───── Source material

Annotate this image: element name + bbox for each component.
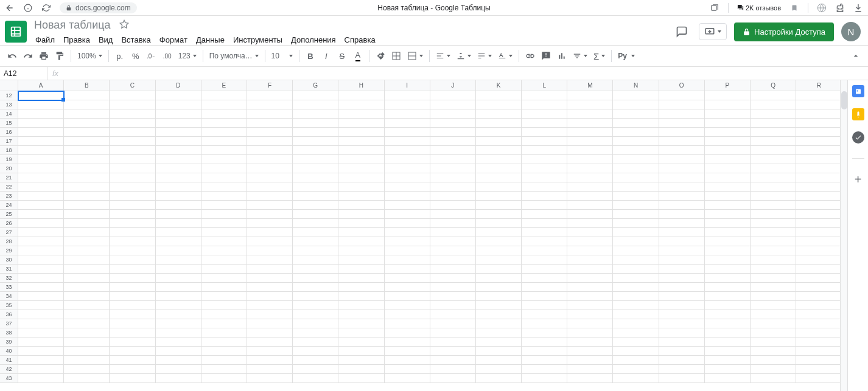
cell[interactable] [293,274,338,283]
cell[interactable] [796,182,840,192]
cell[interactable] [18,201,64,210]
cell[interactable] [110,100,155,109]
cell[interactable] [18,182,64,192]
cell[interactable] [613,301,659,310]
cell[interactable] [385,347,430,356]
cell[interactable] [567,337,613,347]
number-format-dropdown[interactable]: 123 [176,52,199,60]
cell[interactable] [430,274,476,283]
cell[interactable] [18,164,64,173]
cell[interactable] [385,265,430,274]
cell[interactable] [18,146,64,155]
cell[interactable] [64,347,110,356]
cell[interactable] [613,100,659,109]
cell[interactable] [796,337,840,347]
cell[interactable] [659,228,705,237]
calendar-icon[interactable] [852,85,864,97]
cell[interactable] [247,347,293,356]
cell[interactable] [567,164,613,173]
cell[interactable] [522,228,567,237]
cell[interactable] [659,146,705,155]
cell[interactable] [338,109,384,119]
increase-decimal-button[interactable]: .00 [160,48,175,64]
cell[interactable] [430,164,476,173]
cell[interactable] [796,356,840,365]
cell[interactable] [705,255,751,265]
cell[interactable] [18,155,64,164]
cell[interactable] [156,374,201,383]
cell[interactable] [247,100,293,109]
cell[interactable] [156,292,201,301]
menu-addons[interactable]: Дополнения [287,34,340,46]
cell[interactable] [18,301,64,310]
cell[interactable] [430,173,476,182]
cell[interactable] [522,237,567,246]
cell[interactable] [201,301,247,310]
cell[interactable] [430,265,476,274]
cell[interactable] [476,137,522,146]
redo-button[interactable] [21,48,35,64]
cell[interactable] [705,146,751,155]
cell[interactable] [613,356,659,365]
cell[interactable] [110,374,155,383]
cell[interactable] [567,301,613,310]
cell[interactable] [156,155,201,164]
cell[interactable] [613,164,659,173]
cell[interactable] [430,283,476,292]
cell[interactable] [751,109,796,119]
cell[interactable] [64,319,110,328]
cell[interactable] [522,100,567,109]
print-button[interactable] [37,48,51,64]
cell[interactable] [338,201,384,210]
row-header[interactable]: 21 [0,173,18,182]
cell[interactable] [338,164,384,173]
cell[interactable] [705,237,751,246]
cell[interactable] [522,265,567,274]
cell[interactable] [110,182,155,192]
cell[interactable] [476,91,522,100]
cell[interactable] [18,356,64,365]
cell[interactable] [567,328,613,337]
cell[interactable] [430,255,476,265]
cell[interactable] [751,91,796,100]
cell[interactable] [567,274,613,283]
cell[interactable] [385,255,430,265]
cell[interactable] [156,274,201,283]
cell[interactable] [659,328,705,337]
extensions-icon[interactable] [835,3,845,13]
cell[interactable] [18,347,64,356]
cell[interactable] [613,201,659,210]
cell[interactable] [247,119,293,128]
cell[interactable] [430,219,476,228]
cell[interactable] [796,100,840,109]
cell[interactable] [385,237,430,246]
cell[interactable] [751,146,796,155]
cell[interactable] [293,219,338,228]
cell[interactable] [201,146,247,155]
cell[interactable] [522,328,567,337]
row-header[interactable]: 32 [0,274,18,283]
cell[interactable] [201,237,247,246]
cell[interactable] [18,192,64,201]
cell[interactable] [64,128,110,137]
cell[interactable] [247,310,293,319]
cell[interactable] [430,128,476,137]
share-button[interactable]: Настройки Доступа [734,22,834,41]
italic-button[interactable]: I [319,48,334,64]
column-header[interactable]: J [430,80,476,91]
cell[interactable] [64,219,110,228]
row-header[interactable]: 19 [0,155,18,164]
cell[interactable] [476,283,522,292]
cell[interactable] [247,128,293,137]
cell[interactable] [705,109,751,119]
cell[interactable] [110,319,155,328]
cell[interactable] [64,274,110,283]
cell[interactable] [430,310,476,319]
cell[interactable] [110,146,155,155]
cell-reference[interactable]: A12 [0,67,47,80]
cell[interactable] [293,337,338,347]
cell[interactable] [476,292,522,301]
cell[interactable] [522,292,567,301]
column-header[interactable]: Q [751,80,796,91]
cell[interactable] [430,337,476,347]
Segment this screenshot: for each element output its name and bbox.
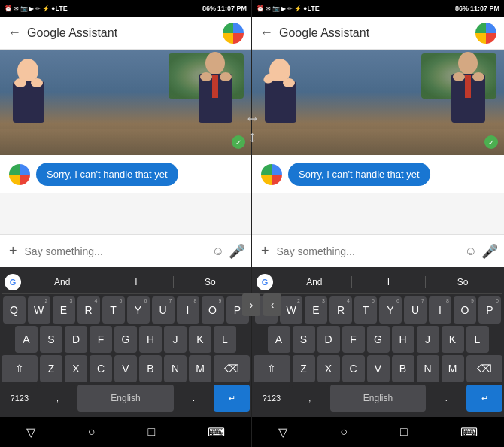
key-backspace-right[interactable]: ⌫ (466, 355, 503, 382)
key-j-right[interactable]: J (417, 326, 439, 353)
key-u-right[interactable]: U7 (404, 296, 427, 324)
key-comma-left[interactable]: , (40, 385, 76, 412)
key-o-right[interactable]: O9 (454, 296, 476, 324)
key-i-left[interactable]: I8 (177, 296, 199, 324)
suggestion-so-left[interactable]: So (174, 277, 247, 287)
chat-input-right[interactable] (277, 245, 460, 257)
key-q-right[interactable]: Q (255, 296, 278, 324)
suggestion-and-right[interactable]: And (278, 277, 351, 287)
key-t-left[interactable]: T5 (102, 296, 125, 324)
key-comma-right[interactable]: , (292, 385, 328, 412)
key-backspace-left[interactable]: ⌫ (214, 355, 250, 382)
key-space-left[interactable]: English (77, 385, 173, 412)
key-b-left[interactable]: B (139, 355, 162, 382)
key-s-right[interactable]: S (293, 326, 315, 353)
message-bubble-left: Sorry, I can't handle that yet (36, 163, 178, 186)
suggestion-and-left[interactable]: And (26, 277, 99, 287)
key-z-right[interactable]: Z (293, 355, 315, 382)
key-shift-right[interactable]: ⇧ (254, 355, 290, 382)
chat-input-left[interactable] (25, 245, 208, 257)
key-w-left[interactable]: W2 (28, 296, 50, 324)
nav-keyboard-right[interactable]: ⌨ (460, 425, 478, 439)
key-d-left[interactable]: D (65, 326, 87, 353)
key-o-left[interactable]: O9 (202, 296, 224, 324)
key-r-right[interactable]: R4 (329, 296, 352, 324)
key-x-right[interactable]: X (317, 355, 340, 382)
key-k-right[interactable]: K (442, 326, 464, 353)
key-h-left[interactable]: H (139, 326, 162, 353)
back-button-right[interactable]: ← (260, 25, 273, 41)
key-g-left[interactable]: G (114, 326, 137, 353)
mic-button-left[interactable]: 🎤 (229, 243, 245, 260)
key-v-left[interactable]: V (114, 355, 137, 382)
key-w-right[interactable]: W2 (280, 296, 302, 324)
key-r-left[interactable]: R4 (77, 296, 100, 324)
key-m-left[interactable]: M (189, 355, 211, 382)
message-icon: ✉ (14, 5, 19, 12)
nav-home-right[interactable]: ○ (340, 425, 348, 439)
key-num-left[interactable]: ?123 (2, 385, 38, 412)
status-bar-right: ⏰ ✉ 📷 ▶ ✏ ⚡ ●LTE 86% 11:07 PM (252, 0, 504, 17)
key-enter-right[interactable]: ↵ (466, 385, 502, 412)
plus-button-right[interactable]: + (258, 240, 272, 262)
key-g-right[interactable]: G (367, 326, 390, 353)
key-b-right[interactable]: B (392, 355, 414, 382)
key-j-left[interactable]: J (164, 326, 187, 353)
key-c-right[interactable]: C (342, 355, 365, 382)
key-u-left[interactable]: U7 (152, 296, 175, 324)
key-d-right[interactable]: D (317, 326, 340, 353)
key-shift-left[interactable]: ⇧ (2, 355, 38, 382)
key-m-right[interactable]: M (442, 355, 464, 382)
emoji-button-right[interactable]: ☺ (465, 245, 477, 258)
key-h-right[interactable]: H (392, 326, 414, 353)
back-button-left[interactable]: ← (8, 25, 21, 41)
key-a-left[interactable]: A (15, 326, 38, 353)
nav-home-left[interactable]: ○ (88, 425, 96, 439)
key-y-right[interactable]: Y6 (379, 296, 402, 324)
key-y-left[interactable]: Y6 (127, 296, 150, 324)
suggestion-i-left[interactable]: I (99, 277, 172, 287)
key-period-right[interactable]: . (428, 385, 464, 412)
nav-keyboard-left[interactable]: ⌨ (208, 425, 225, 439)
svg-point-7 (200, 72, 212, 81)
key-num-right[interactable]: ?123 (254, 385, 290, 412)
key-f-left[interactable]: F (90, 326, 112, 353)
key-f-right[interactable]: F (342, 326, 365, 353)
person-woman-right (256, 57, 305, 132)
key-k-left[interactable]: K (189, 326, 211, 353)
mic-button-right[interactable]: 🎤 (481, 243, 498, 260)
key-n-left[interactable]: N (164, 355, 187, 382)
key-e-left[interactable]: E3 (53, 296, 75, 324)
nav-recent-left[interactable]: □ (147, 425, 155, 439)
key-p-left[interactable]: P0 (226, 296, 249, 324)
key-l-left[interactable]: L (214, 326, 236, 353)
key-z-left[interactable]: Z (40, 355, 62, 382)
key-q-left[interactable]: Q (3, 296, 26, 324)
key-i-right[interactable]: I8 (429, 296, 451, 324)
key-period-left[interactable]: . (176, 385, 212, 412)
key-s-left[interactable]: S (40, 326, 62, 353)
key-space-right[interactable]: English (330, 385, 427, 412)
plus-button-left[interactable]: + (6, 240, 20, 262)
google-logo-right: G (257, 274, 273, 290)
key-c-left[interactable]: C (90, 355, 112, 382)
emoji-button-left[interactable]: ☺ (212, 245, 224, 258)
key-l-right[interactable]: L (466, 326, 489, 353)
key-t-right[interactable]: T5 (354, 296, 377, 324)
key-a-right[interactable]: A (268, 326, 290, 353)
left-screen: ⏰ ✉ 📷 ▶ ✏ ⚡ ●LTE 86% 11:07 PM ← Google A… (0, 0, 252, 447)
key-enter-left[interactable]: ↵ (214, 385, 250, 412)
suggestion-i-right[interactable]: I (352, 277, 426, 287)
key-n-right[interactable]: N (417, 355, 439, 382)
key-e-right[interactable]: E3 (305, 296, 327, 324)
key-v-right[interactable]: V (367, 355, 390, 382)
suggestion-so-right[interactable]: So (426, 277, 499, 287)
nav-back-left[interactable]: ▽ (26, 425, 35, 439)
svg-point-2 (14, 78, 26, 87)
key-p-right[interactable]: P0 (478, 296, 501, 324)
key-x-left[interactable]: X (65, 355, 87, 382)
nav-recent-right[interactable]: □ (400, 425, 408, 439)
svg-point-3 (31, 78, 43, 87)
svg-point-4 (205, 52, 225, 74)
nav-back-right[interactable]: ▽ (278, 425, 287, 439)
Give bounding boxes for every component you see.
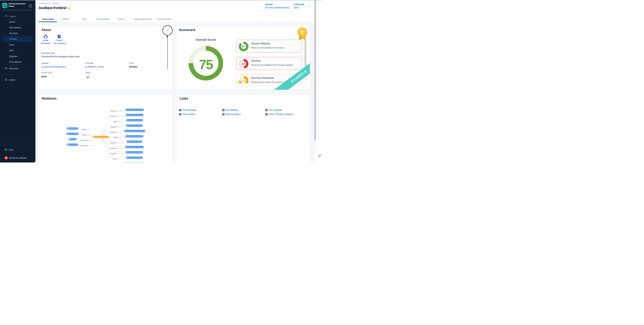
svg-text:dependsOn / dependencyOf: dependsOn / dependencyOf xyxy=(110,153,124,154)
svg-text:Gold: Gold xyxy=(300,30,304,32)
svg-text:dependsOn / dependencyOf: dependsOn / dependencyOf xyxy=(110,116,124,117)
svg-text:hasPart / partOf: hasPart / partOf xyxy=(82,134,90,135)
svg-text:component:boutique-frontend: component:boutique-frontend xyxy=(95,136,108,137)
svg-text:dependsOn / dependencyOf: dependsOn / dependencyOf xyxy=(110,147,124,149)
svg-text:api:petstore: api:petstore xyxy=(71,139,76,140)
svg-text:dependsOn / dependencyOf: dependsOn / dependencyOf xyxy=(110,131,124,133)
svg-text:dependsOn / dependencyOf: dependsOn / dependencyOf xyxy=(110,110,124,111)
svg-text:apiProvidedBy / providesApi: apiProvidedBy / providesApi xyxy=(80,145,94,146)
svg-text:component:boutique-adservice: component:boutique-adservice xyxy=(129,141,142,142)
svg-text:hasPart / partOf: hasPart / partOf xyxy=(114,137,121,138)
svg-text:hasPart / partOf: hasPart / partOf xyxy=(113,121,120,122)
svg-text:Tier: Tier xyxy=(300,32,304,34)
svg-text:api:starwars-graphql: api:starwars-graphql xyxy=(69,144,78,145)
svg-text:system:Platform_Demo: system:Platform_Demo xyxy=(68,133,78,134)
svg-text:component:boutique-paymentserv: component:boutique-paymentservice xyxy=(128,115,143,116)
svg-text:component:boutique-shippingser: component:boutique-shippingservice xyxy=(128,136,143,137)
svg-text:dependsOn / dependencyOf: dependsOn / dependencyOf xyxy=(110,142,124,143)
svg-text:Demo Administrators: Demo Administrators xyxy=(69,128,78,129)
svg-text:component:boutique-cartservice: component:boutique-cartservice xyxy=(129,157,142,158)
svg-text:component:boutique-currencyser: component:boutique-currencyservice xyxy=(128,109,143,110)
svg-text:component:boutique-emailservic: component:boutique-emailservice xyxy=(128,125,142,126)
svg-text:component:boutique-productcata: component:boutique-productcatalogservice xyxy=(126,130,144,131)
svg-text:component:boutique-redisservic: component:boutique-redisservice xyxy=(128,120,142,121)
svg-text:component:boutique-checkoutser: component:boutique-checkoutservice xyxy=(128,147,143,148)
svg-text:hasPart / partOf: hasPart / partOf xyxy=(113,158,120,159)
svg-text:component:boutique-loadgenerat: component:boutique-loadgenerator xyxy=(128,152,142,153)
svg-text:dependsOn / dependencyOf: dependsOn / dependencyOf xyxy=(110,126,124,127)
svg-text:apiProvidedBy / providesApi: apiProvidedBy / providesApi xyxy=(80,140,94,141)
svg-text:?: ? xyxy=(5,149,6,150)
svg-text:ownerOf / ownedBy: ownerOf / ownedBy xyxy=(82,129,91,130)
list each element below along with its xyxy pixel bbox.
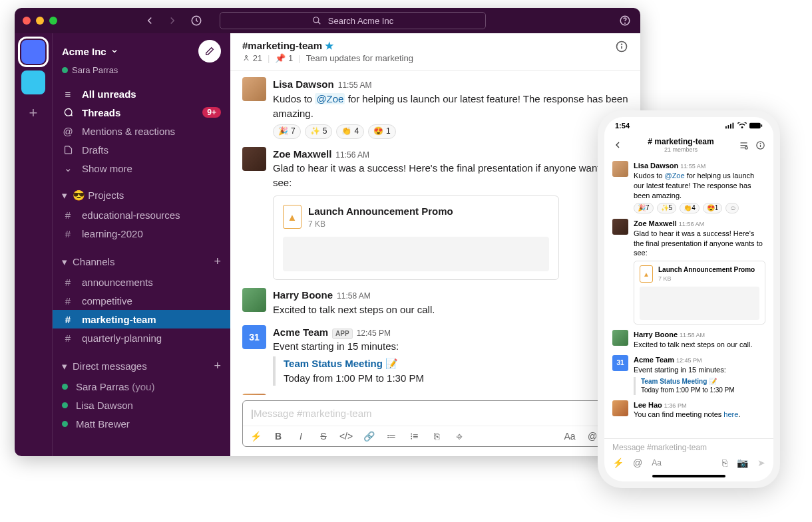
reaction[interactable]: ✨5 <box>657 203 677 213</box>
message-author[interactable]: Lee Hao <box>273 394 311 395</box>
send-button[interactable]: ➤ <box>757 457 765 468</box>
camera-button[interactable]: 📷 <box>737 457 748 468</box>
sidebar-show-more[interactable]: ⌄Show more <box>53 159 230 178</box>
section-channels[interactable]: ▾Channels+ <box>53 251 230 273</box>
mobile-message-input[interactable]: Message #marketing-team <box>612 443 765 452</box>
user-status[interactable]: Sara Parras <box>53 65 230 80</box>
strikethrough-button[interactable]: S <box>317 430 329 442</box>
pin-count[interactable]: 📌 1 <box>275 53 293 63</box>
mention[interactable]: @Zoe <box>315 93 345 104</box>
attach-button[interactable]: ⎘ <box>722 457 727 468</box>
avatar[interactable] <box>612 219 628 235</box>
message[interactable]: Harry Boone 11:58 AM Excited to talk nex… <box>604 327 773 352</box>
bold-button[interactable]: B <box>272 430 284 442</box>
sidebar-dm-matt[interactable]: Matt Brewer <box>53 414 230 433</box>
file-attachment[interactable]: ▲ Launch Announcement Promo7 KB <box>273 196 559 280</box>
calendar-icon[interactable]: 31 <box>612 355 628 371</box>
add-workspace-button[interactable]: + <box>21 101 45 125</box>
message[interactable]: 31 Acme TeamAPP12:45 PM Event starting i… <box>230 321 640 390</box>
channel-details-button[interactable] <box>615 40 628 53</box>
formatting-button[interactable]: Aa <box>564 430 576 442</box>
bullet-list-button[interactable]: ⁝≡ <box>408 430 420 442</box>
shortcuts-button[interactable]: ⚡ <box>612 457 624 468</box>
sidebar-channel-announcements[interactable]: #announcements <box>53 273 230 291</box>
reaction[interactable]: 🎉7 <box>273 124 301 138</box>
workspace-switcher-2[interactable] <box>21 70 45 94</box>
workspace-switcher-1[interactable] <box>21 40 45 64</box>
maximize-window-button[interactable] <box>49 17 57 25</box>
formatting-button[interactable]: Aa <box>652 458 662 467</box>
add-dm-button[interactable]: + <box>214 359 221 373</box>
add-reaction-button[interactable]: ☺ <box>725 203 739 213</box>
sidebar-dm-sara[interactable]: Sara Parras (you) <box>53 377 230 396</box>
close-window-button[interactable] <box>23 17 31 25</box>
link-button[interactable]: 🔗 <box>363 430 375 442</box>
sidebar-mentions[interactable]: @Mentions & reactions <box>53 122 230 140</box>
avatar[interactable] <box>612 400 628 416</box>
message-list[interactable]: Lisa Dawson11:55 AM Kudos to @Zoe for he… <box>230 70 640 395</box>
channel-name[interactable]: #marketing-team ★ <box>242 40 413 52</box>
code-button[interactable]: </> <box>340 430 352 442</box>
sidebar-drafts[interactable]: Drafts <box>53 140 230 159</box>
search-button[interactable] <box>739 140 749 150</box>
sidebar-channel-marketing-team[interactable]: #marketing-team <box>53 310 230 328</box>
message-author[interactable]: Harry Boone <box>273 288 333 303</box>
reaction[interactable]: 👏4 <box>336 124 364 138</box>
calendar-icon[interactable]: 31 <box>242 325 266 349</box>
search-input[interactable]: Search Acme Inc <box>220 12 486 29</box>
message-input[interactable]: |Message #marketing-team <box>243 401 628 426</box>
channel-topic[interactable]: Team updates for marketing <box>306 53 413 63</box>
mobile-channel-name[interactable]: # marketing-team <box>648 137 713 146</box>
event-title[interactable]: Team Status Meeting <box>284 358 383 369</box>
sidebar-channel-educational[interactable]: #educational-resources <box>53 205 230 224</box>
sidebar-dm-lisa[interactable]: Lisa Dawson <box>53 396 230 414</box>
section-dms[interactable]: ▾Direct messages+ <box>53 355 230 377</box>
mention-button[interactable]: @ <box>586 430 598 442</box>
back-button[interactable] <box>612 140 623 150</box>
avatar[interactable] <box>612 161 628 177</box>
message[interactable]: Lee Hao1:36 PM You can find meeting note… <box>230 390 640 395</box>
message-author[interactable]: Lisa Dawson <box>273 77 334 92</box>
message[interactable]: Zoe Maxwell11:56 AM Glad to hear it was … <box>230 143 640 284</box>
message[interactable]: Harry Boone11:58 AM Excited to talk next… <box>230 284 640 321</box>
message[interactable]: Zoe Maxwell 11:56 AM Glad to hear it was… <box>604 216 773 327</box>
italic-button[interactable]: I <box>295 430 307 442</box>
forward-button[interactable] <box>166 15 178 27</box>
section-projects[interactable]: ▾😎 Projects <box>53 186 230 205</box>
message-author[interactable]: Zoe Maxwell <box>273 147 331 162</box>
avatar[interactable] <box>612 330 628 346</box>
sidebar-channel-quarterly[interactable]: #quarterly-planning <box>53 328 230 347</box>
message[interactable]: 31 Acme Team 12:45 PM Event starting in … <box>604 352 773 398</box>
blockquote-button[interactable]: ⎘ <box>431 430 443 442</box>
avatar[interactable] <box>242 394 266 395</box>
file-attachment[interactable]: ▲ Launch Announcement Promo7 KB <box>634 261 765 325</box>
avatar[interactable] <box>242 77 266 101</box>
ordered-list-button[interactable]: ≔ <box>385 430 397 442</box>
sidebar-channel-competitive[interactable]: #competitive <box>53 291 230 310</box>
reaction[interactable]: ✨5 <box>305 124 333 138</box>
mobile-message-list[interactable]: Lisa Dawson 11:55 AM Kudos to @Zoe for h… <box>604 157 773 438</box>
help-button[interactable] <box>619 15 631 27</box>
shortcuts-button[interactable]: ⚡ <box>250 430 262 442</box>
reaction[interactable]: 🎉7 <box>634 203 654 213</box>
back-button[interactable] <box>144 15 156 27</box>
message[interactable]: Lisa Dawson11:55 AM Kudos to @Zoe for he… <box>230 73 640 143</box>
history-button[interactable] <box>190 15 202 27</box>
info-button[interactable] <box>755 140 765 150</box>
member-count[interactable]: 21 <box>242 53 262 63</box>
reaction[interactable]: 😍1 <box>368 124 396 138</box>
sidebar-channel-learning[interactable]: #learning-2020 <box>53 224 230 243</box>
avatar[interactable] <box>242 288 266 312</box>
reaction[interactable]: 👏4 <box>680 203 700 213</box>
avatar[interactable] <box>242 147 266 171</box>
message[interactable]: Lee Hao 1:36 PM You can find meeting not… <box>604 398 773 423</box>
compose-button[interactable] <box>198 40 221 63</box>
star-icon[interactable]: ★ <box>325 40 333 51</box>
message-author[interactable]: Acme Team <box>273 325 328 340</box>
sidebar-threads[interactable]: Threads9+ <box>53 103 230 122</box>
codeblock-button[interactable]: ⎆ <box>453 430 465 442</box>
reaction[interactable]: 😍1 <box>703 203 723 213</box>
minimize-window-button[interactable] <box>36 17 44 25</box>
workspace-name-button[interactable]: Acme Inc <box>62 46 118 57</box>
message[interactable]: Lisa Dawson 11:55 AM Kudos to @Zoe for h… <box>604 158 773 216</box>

──────────

Your instructions »
Copy every line in the listing above where the string "count" turns up.

The answer »
pin-count[interactable]: 📌 1 <box>275 53 293 63</box>
member-count[interactable]: 21 <box>242 53 262 63</box>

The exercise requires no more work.